**PROBLEM DETAILS**
The lines you return must be all those in the data that hold the string "Boxing".

**Rendered page images**
* * * *

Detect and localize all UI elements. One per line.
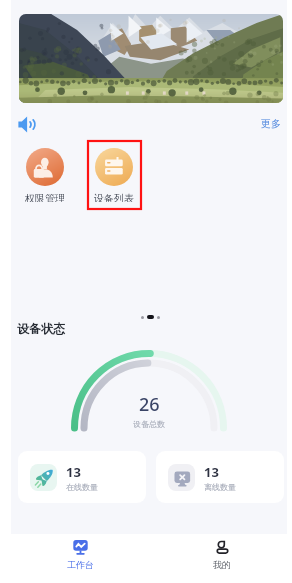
button[interactable]: 工作台 [50, 534, 110, 583]
staticText: 设备状态 [17, 321, 65, 336]
button[interactable]: 13 [156, 451, 284, 503]
staticText: 权限管理 [25, 192, 65, 202]
button[interactable] [19, 14, 283, 103]
staticText: 在线数量 [66, 482, 98, 492]
staticText: 13 [204, 463, 219, 481]
staticText: 设备列表 [94, 192, 134, 202]
staticText: 设备总数 [133, 419, 165, 429]
button[interactable]: 设备列表 [88, 141, 140, 202]
button[interactable]: 我的 [192, 534, 252, 583]
staticText: 更多 [261, 117, 281, 130]
staticText: 离线数量 [204, 482, 236, 492]
button[interactable]: 更多 [261, 117, 281, 130]
staticText: 26 [139, 392, 160, 417]
button[interactable]: 权限管理 [19, 141, 71, 202]
button[interactable]: 13 [18, 451, 146, 503]
button[interactable]: Announcements [18, 115, 37, 134]
staticText: 我的 [213, 559, 231, 570]
staticText: 工作台 [67, 559, 94, 570]
staticText: 13 [66, 463, 81, 481]
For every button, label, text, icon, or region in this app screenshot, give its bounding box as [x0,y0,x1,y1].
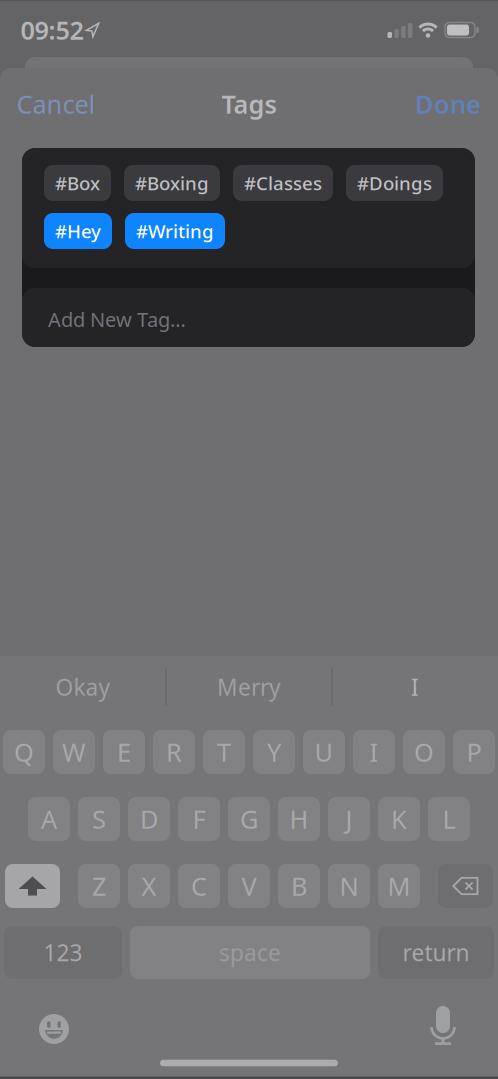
button[interactable]: Y [253,730,295,774]
button[interactable]: V [228,864,270,908]
button[interactable]: space [130,926,370,979]
button[interactable]: A [28,797,70,841]
button[interactable]: K [378,797,420,841]
button[interactable]: I [353,730,395,774]
staticText: I [411,672,419,702]
staticText: Tags [222,87,276,121]
button[interactable]: #Hey [44,213,112,249]
staticText: Done [415,87,481,121]
button[interactable]: Shift [5,864,60,908]
button[interactable]: Merry [169,665,329,709]
staticText: return [402,937,470,968]
staticText: #Box [55,171,100,195]
button[interactable]: Emoji [39,1014,69,1044]
staticText: T [217,735,231,769]
button[interactable]: Cancel [16,87,96,121]
staticText: Y [267,735,281,769]
staticText: #Hey [55,219,101,243]
button[interactable]: Dictation [427,1006,459,1046]
button[interactable]: W [53,730,95,774]
button[interactable]: C [178,864,220,908]
button[interactable]: R [153,730,195,774]
button[interactable]: N [328,864,370,908]
staticText: Merry [217,672,281,702]
button[interactable]: Z [78,864,120,908]
button[interactable]: M [378,864,420,908]
button[interactable]: U [303,730,345,774]
button[interactable]: T [203,730,245,774]
staticText: C [191,869,207,903]
button[interactable]: F [178,797,220,841]
button[interactable]: P [453,730,495,774]
staticText: D [140,802,158,836]
button[interactable]: D [128,797,170,841]
staticText: O [414,735,434,769]
button[interactable]: Q [3,730,45,774]
staticText: R [166,735,182,769]
staticText: W [62,735,86,769]
button[interactable]: O [403,730,445,774]
staticText: #Boxing [135,171,209,195]
button[interactable]: Okay [3,665,163,709]
button[interactable]: #Boxing [124,165,220,201]
staticText: #Doings [357,171,432,195]
staticText: V [242,869,256,903]
staticText: Z [92,869,106,903]
staticText: E [117,735,131,769]
button[interactable]: #Box [44,165,111,201]
staticText: H [290,802,308,836]
staticText: I [370,735,378,769]
button[interactable]: G [228,797,270,841]
staticText: Q [14,735,34,769]
staticText: space [219,937,281,968]
button[interactable]: Delete [438,864,493,908]
staticText: B [291,869,307,903]
button[interactable]: #Classes [233,165,333,201]
button[interactable]: #Writing [125,213,225,249]
staticText: 09:52 [20,13,84,47]
staticText: G [240,802,258,836]
staticText: X [142,869,156,903]
staticText: U [314,735,334,769]
button[interactable]: X [128,864,170,908]
button[interactable]: B [278,864,320,908]
staticText: #Writing [136,219,214,243]
button[interactable]: H [278,797,320,841]
button[interactable]: I [335,665,495,709]
staticText: Okay [56,672,110,702]
staticText: 123 [44,937,82,968]
staticText: F [192,802,206,836]
staticText: Add New Tag… [48,306,186,333]
staticText: K [391,802,407,836]
button[interactable]: L [428,797,470,841]
staticText: L [442,802,456,836]
button[interactable]: Add New Tag… [22,288,475,347]
button[interactable]: S [78,797,120,841]
staticText: #Classes [244,171,322,195]
button[interactable]: #Doings [346,165,443,201]
staticText: J [346,802,352,836]
button[interactable]: Done [415,87,481,121]
button[interactable]: E [103,730,145,774]
staticText: M [388,869,410,903]
button[interactable]: J [328,797,370,841]
button[interactable]: 123 [4,926,122,979]
staticText: A [41,802,57,836]
staticText: N [340,869,358,903]
staticText: Cancel [16,87,96,121]
staticText: P [466,735,482,769]
staticText: S [92,802,106,836]
button[interactable]: return [378,926,494,979]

* * * *

**ANSWER SECTION**
staticText: #Boxing [135,171,209,195]
button[interactable]: #Boxing [124,165,220,201]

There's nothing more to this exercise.